“你你你……你有病吧!”她红着脸,憋了半天才说出这么一句咒骂的话。
陆跃却更加坚定,眼里迸着光:“真的!你打我一顿,想怎么打怎么打,打到消气为之!”
谭宁看着他坚定到仿佛要入党的眼神逐渐冷静下来,试探性的问道:“真的?”
有颗尖牙从她嘴角漏出,陆跃挠了挠后脑勺,突然之间语气和脚步都同样虚浮起来:“真…真的啊。”
“行。”
陆跃错愕地看向她,没想到她会一口答应下来。

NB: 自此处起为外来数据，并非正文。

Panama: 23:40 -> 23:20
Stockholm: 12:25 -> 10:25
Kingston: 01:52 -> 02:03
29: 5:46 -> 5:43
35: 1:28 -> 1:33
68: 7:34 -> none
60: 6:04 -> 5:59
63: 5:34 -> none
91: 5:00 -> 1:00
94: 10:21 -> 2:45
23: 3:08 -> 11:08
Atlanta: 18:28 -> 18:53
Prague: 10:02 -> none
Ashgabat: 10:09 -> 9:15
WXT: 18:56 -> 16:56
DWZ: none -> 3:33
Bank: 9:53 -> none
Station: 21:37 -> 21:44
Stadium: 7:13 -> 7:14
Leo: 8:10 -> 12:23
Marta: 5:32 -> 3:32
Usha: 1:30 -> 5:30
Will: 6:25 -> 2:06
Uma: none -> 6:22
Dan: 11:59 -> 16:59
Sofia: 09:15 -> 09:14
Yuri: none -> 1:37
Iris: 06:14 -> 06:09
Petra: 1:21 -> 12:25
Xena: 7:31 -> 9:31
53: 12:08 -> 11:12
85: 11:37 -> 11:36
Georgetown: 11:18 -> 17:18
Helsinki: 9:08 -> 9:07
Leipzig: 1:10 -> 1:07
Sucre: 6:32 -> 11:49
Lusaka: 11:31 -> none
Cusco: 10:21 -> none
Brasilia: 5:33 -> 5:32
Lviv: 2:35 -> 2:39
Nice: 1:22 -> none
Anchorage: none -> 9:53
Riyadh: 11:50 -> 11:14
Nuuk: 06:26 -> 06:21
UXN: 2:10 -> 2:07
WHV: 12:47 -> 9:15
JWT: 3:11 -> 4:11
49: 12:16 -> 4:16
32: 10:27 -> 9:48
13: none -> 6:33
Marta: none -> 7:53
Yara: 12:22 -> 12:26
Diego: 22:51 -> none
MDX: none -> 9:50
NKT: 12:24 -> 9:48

谭宁也不跟他废话,眼看着拳头马上就要招呼过来……
“哎!”陆跃下意识用手肘挡了一下:“等等,等等……”
“嗯?”
陆跃知道今天无论如何是躲不过这一遭了,反正早晚都要面对,长痛不如短痛,不管了。
只是……
陆跃缓缓放下手臂,商量的语气:“提前说好,咱别打脸行吗?”
“呵呵。”
谭宁不答,嘴角勾出一抹神秘莫测的笑。下一秒,她的飞腿以迅雷不及掩耳的速度向他的屁股精准打击上来,伴随着骤然袭来的强烈顿痛,陆跃一个没稳住,直直地向前倒去。
“啊啊啊啊!”
陆跃堪堪撑住墙壁才没让自己摔个狗吃屎,这一击疼得眼泪四溅,大声叫唤出来。
顿时心生悔意,又不是没见识过谭宁的力气,怎么就好了伤疤忘了疼呢?
看他疼得双腿发抖,谭宁有种浑身的毛孔都被打开般的痛快,肉与肉之间的搏斗会让人上瘾,她冲上前抓住陆跃的后衣领,一把将他扯了起来。
谭宁将他从上往下扫视了一遍,这次打哪里呢?
游离的冷峭目光停滞在他的小腹处,在陆跃的视角下,那是一个相当危险的地方。再稍稍往下一寸,便是他身为男人此生要拼命守护的尊严。
那一瞬间,陆跃眼中飞速闪过鸡飞蛋打的画面,想象的疼痛比拳头更快向他袭来。
不要……不要……不要……
“别!!!”
巷子里响过一道如同惊雷般的哭喊声,陆跃用双手死死护着他的尊严,紧闭双眼,膝盖相对,差点向她跪下。
“我错了!”陆跃哆哆嗦嗦的睁开眼,用祈求的眼神看向她:“放过我吧……”
这绝对算得上陆跃此生最窝囊的时刻,哪怕是被陆继年拿着皮带抽打,他也未曾掉过一滴眼泪,喊过一声疼痛。